Caroline était intriguée, autant par l'homme lui-même que par ce qu'il disait. C'était un homme très séduisant - cela, elle l'avait su dès qu'elle l'avait vu. Ce qu'elle n'avait pas deviné, c'était son sens de l'humour, ni qu'elle trouverait sa conversation aussi stimulante.

- Votre frère, dit-elle pensivement, il dirige un ranch, n'est-ce pas ? Vous travaillez avec lui ?

Il y eut un court silence avant qu'il ne réponde.

- Ici, nous appelons ça une hacienda. Et oui, Esteban est le hacendado. Mais ce n'est pas lui qui dirige directement le domaine.

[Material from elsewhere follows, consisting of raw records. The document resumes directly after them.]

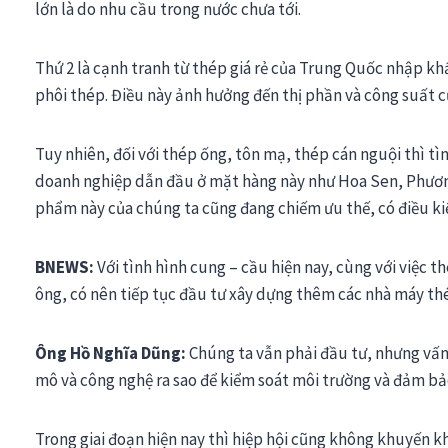
lớn là do nhu cầu trong nước chưa tới.
Thứ 2 là cạnh tranh từ thép giá rẻ của Trung Quốc nhập k
phôi thép. Điều này ảnh hưởng đến thị phần và công suất 
Tuy nhiên, đối với thép ống, tôn mạ, thép cán nguội thì tì
doanh nghiệp dẫn đầu ở mặt hàng này như Hoa Sen, Phư
phẩm này của chúng ta cũng đang chiếm ưu thế, có điều ki
BNEWS:
Với tình hình cung – cầu hiện nay, cùng với việc t
ông, có nên tiếp tục đầu tư xây dựng thêm các nhà máy th
Ông Hồ Nghĩa Dũng:
Chúng ta vẫn phải đầu tư, nhưng vấn 
mô và công nghệ ra sao để kiểm soát môi trường và đảm bảo
Trong giai đoạn hiện nay thì hiệp hội cũng không khuyến k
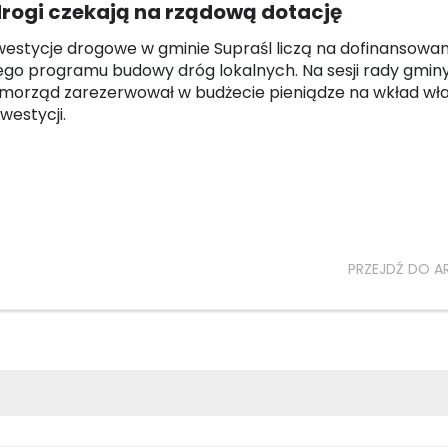
 drogi czekają na rządową dotację
westycje drogowe w gminie Supraśl liczą na dofinansowan
go programu budowy dróg lokalnych. Na sesji rady gminy
morząd zarezerwował w budżecie pieniądze na wkład wł
westycji.
PRZEJDŹ DO A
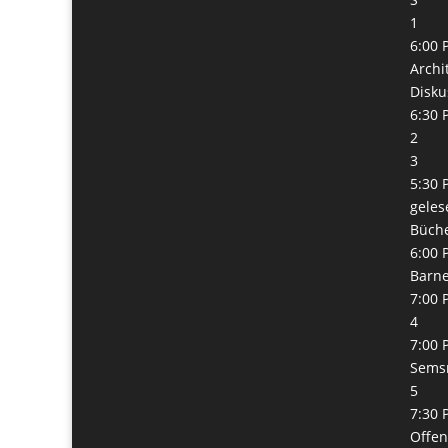
1
6:00 
Archi
Disku
6:30 
2
3
5:30 
geles
Büch
6:00 
Barn
7:00 
4
7:00 
Semsr
5
7:30 
Offe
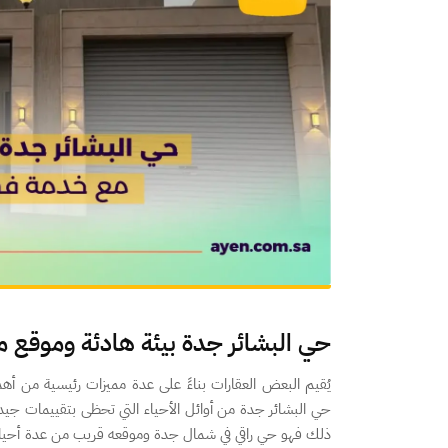
حي البشائر جدة بيئة هادئة وموقع مم
يُقيم البعض العقارات بناءً على عدة مميزات رئيسية من أه
حي البشائر جدة من أوائل الأحياء التي تحظى بتقييمات جي
ذلك فهو حي راقي في شمال جدة وموقعه قريب من عدة أحياء مخ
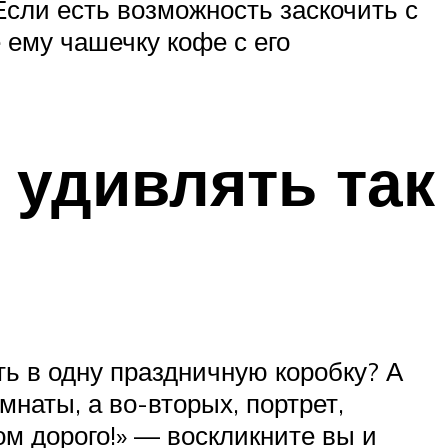
Если есть возможность заскочить с
 ему чашечку кофе с его
 удивлять так
ть в одну праздничную коробку? А
мнаты, а во-вторых, портрет,
м дорого!» — воскликните вы и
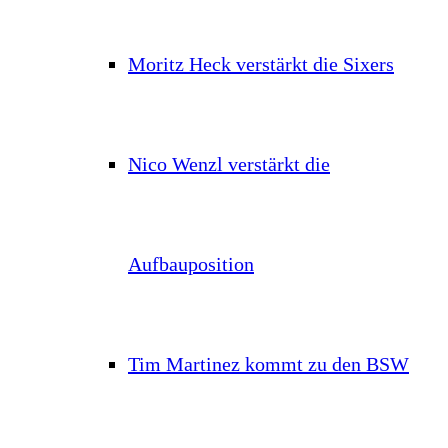
Moritz Heck verstärkt die Sixers
Nico Wenzl verstärkt die
Aufbauposition
Tim Martinez kommt zu den BSW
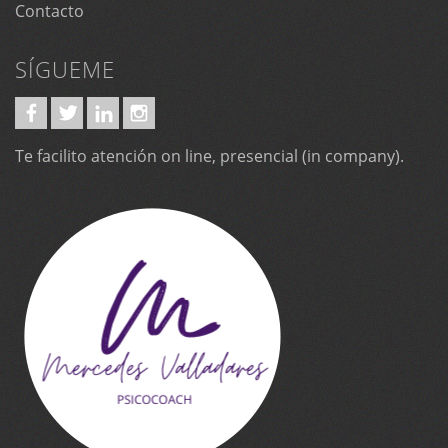
Contacto
SÍGUEME
Te facilito atención on line, presencial (in company).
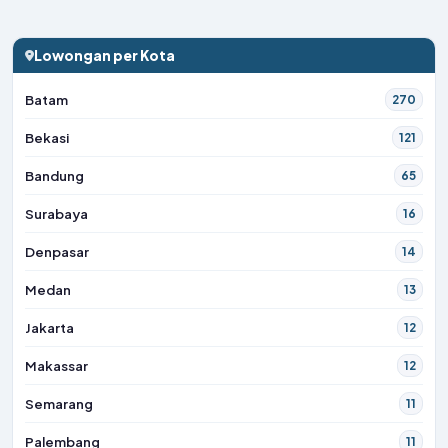
Lowongan per Kota
Batam
270
Bekasi
121
Bandung
65
Surabaya
16
Denpasar
14
Medan
13
Jakarta
12
Makassar
12
Semarang
11
Palembang
11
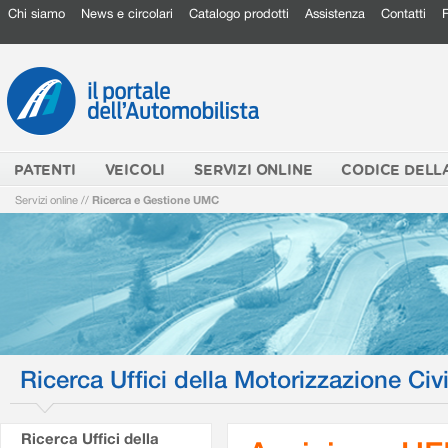
Chi siamo
News e circolari
Catalogo prodotti
Assistenza
Contatti
PATENTI
VEICOLI
SERVIZI ONLINE
CODICE DELL
Servizi online
//
Ricerca e Gestione UMC
Ricerca Uffici della Motorizzazione Civi
Ricerca Uffici della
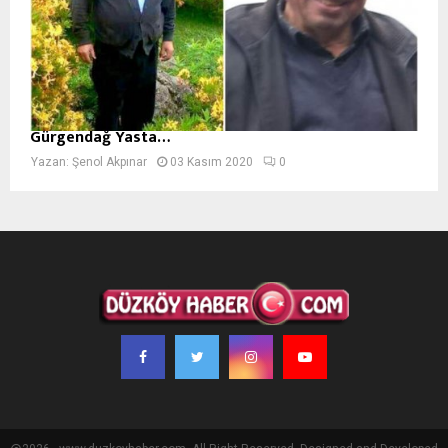
Gürgendağ Yasta…
Yazan:
Şenol Akpınar
03 Kasım 2020
0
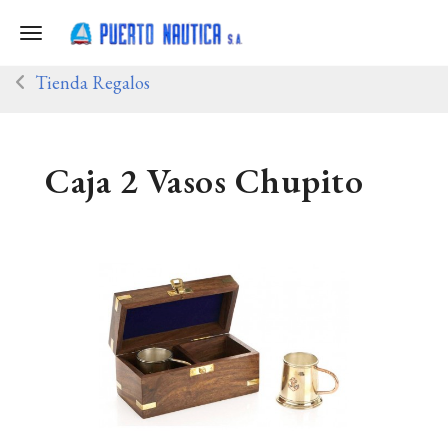
Toggle navigation
Tienda Regalos
Caja 2 Vasos Chupito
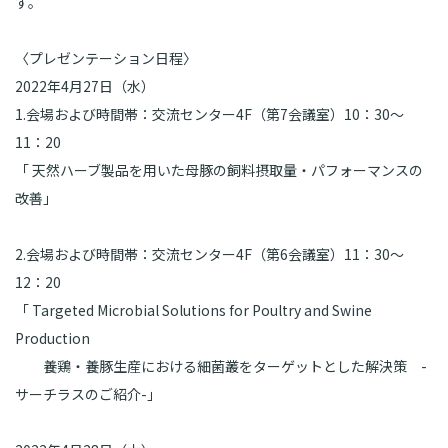
す。
〈プレゼンテーション日程〉
2022
年4月27日（水）
1.会場および時間帯：交流センター4F（第7会議室）10：30～
11：20
「
天然ハーブ製品を用いた母豚の飼料摂取量・パフォーマンスの
改善」
2.会場および時間帯：交流センター4F（第6会議室）11：30～
12：20
「
Targeted Microbial Solutions for Poultry and Swine
Production
養鶏・養豚生産における細菌叢をターゲットとした解決策 -
サーチラスのご紹介-」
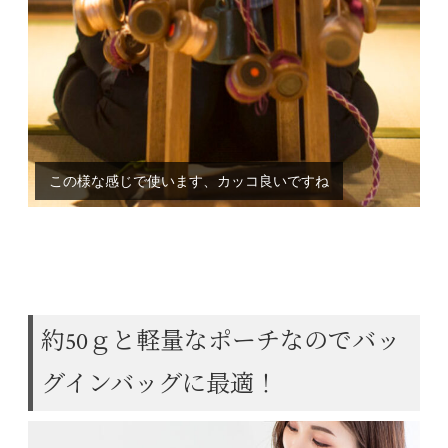
角台と呼ばれるものです、シンプルで逆に綺麗に組むの
この様な感じで使います、カッコ良いですね
が難しいとされています
約50ｇと軽量なポーチなのでバッ
グインバッグに最適！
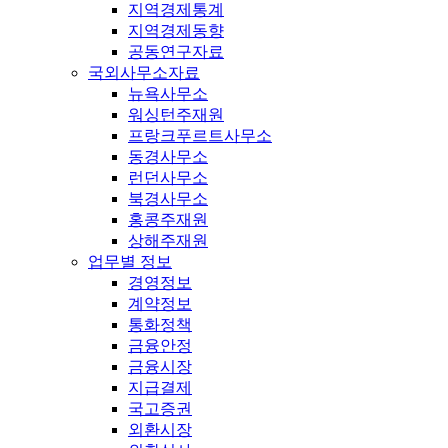
지역경제통계
지역경제동향
공동연구자료
국외사무소자료
뉴욕사무소
워싱턴주재원
프랑크푸르트사무소
동경사무소
런던사무소
북경사무소
홍콩주재원
상해주재원
업무별 정보
경영정보
계약정보
통화정책
금융안정
금융시장
지급결제
국고증권
외환시장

Il a un... comment dites-vous ?... un intendant pour gérer la propriété à sa place.

- Et que cultivez-vous ? Du maïs ?

- Du bétail, répondit sèchement Luis Montejo. Mon frère emploie de nombreux gauchos. C'est une très grande exploitation.

Caroline hocha la tête. Elle le savait déjà. La señora Garcia le lui avait dit. Et à propos de sa petite-fille, Emilia...

- Votre nièce, reprit-elle avec douceur. Elle est fille unique, je crois.

À nouveau, il y eut une pause avant qu'il ne réponde.

- Oui, dit-il enfin. Emilia n'a ni frère ni sœur. Sa mère est morte en la mettant au monde.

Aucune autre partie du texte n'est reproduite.